The sound of the sea is the most time-effacing sound there is. The centuries reroll in a cloud and the earth becomes young again when you listen, with eyes shut, to the sea—a young green time when the water and the land were just getting acquainted and had known each other for only a few billion years and the mollusks were just beginning to dip and creep in the shallows; and now man the invertebrate, under his ribbed umbrella, anoints himself with oil and pulls on his Polaroid glasses to stop the glare and stretches out his long brown body at ease upon a towel on the warm sand and listens.
The sea answers all questions, and always in the same way; for when you read in the papers the interminable discussions and the bickering and the prognostications and the turmoil, the disagreements and the fateful decisions and agreements and the plans and the programs and the threats and the counter threats, then you close your eyes and the sea dispatches one more big roller in the unbroken line since the beginning of the world and it combs and breaks and returns foaming and saying: “So soon?”
[ March 1941 ]
THE TRAILER PARK
Before sitting down to draft a preamble to the constitution of a world federation of democracies, uniting free people under one banner, I decided I would mosey over to the trailer park at the edge of town and ask some of the campers whether they favored any such idea as union. It’s all very well to believe in supranationalism, but it’s even better to find out whether somebody else at a distance believes in it—because that’s what makes it supranational.

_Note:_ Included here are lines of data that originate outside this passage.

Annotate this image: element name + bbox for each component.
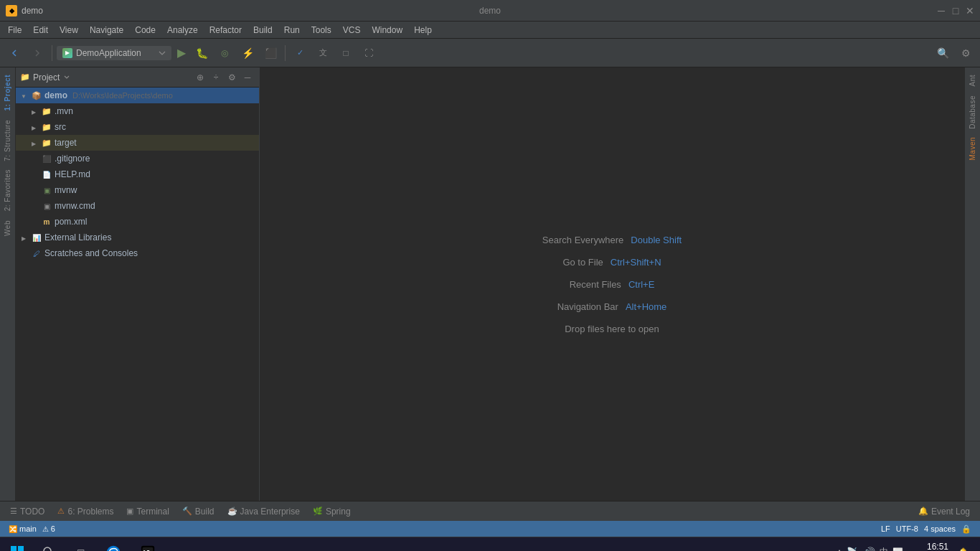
file-mvnwcmd-icon: ▣ <box>41 200 52 212</box>
minimize-button[interactable]: ─ <box>937 6 946 15</box>
hint-search-everywhere: Search Everywhere Double Shift <box>542 235 682 245</box>
bottom-tab-event-log[interactable]: 🔔 Event Log <box>913 504 976 519</box>
menu-code[interactable]: Code <box>130 24 161 37</box>
debug-button[interactable]: 🐛 <box>192 43 212 63</box>
taskbar-time-display: 16:51 <box>909 542 948 551</box>
tree-item-gitignore[interactable]: ⬛ .gitignore <box>16 151 259 166</box>
menu-tools[interactable]: Tools <box>306 24 336 37</box>
menu-edit[interactable]: Edit <box>28 24 53 37</box>
bottom-tab-problems[interactable]: ⚠ 6: Problems <box>52 504 119 519</box>
right-sidebar-tabs: Ant Database Maven <box>964 67 980 501</box>
bottom-tab-todo[interactable]: ☰ TODO <box>4 504 50 519</box>
notification-button[interactable]: 🔔 <box>954 539 971 552</box>
bottom-tab-terminal[interactable]: ▣ Terminal <box>121 504 174 519</box>
tray-network-icon[interactable]: 📡 <box>847 547 859 552</box>
bottom-tab-build[interactable]: 🔨 Build <box>176 504 220 519</box>
sidebar-tab-ant[interactable]: Ant <box>967 70 978 91</box>
menu-file[interactable]: File <box>3 24 27 37</box>
hint-shortcut-goto: Ctrl+Shift+N <box>611 257 661 268</box>
status-readonly[interactable]: 🔒 <box>958 524 974 534</box>
bottom-tab-spring[interactable]: 🌿 Spring <box>307 504 357 519</box>
gear-button[interactable]: ⚙ <box>225 70 239 85</box>
menu-analyze[interactable]: Analyze <box>162 24 203 37</box>
hint-shortcut-search: Double Shift <box>631 235 682 245</box>
search-everywhere-btn[interactable]: 🔍 <box>933 43 953 63</box>
sidebar-tab-database[interactable]: Database <box>967 91 978 133</box>
menu-navigate[interactable]: Navigate <box>85 24 128 37</box>
main-layout: 1: Project 7: Structure 2: Favorites Web… <box>0 67 980 501</box>
tree-item-target[interactable]: 📁 target <box>16 135 259 151</box>
tree-item-mvnw[interactable]: ▣ mvnw <box>16 182 259 198</box>
sidebar-tab-structure[interactable]: 7: Structure <box>2 116 13 166</box>
svg-text:IJ: IJ <box>143 548 150 551</box>
tray-expand-icon[interactable]: ∧ <box>837 547 842 551</box>
tree-label-src: src <box>55 122 66 132</box>
tree-item-mvnwcmd[interactable]: ▣ mvnw.cmd <box>16 198 259 214</box>
menu-vcs[interactable]: VCS <box>338 24 366 37</box>
taskbar-edge[interactable] <box>98 539 129 552</box>
run-config-dropdown[interactable]: ▶ DemoApplication <box>57 46 171 60</box>
taskbar-intellij[interactable]: IJ <box>132 539 164 552</box>
tab-label-todo: TODO <box>20 507 44 517</box>
file-pomxml-icon: m <box>41 216 52 227</box>
taskbar-clock[interactable]: 16:51 2021/11/27 <box>909 542 948 551</box>
coverage-button[interactable]: ◎ <box>215 43 235 63</box>
fullscreen-button[interactable]: ⛶ <box>359 43 379 63</box>
translate-button[interactable]: 文 <box>313 43 333 63</box>
tray-battery-icon[interactable]: ⬜ <box>892 547 903 552</box>
tree-item-src[interactable]: 📁 src <box>16 119 259 135</box>
panel-title: 📁 Project <box>20 72 190 83</box>
menu-view[interactable]: View <box>55 24 83 37</box>
hide-button[interactable]: ─ <box>240 70 255 85</box>
menu-window[interactable]: Window <box>367 24 407 37</box>
taskbar-search-button[interactable] <box>34 539 63 552</box>
tree-item-mvn[interactable]: 📁 .mvn <box>16 103 259 119</box>
tree-item-external-libraries[interactable]: 📊 External Libraries <box>16 230 259 245</box>
back-button[interactable] <box>4 43 24 63</box>
start-button[interactable] <box>3 539 32 552</box>
stop-button[interactable]: ⬛ <box>260 43 281 63</box>
menu-run[interactable]: Run <box>279 24 305 37</box>
sidebar-tab-favorites[interactable]: 2: Favorites <box>2 165 13 215</box>
tree-arrow-demo <box>19 92 29 100</box>
run-button[interactable]: ▶ <box>174 43 189 62</box>
tree-arrow-src <box>29 123 39 131</box>
menu-build[interactable]: Build <box>248 24 278 37</box>
menu-help[interactable]: Help <box>409 24 437 37</box>
folder-icon: 📁 <box>20 72 30 82</box>
left-sidebar-tabs: 1: Project 7: Structure 2: Favorites Web <box>0 67 16 501</box>
scope-button[interactable]: ⊕ <box>193 70 207 85</box>
toolbar-separator-1 <box>52 45 52 61</box>
panel-dropdown-icon[interactable] <box>64 75 70 79</box>
sidebar-tab-maven[interactable]: Maven <box>967 133 978 165</box>
status-indent[interactable]: 4 spaces <box>921 524 958 533</box>
close-button[interactable]: ✕ <box>966 6 974 15</box>
tree-label-ext-libs: External Libraries <box>44 232 111 242</box>
tree-arrow-mvn <box>29 108 39 116</box>
project-name: demo <box>22 6 43 16</box>
sidebar-tab-project[interactable]: 1: Project <box>2 70 13 116</box>
tree-item-helpmd[interactable]: 📄 HELP.md <box>16 166 259 182</box>
status-warnings[interactable]: ⚠ 6 <box>39 524 58 533</box>
tree-item-pomxml[interactable]: m pom.xml <box>16 214 259 230</box>
screenshot-button[interactable]: □ <box>336 43 356 63</box>
status-lf[interactable]: LF <box>878 524 893 533</box>
settings-button[interactable]: ⚙ <box>956 43 976 63</box>
menu-refactor[interactable]: Refactor <box>204 24 247 37</box>
tree-item-scratches[interactable]: 🖊 Scratches and Consoles <box>16 245 259 261</box>
taskview-button[interactable]: ▣ <box>66 539 95 552</box>
run-config-name: DemoApplication <box>76 48 141 58</box>
tray-ime-icon[interactable]: 中 <box>880 546 888 551</box>
forward-button[interactable] <box>27 43 47 63</box>
tree-item-demo-root[interactable]: 📦 demo D:\Works\IdeaProjects\demo <box>16 88 259 103</box>
profile-button[interactable]: ⚡ <box>237 43 258 63</box>
svg-rect-1 <box>18 546 24 552</box>
maximize-button[interactable]: □ <box>951 6 960 15</box>
tray-volume-icon[interactable]: 🔊 <box>863 547 875 552</box>
status-encoding[interactable]: UTF-8 <box>893 524 921 533</box>
collapse-button[interactable]: ÷ <box>209 70 223 85</box>
bottom-tab-java-enterprise[interactable]: ☕ Java Enterprise <box>222 504 306 519</box>
commit-button[interactable]: ✓ <box>290 43 310 63</box>
sidebar-tab-web[interactable]: Web <box>2 216 13 240</box>
status-git[interactable]: 🔀 main <box>6 524 39 533</box>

The trailer park in this Florida city is an ideal place in which to talk over big affairs with people from far away. In the first place, all your traveling is done for you—the people of Pennsylvania and Oregon and Indiana are right there in one big lot, waiting for you. In the second place, trailer people have time to think about life and to live it and to discuss it. Very few of them have any place they must go to in the morning, as to an office, and after they have breakfasted and emptied the sink bucket and tidied up and watered the geranium, they can subside in a folding chair in the sun and begin to think. In some respects a trailer park is a Utopian society, for it consists of persons each of whom is occupying the same amount of space in the community, and none of whom is working very hard at anything in particular, and all of whom are engaged in perfecting the art of living; and although trailer society, like every other society I have ever examined, has its little caste system, economically it is rather a success: every day is a holiday and every night is bingo.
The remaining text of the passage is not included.